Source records
Content starts

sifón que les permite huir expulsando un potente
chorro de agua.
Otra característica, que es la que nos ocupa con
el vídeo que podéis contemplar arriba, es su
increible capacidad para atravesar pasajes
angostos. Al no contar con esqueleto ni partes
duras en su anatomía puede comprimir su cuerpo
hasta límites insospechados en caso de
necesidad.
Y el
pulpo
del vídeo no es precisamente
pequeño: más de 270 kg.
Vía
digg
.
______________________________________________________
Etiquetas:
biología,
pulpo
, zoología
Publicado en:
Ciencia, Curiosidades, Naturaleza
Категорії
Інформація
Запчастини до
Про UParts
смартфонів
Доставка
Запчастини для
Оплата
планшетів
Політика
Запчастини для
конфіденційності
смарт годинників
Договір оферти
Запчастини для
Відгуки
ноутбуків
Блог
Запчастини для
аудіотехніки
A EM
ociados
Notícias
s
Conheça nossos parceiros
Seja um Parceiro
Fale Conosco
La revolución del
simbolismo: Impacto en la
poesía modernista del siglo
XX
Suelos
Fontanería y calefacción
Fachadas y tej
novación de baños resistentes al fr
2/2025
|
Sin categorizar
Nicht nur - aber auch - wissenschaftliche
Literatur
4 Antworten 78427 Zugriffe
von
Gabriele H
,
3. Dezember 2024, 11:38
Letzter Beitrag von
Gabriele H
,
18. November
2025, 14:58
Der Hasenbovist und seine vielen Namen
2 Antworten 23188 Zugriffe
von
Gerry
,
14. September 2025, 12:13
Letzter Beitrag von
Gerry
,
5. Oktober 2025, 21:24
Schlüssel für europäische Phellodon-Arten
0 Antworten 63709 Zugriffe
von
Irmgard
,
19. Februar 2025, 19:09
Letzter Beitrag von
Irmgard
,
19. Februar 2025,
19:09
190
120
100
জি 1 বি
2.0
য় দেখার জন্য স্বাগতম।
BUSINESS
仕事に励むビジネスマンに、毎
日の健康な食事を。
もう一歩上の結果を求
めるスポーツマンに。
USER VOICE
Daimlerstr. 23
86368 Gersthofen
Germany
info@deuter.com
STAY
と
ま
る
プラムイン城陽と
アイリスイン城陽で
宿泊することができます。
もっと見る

Content ends

What to work on: Copy out every line of the data that includes the word "Antworten".

Answer space:
4 Antworten 78427 Zugriffe
2 Antworten 23188 Zugriffe
0 Antworten 63709 Zugriffe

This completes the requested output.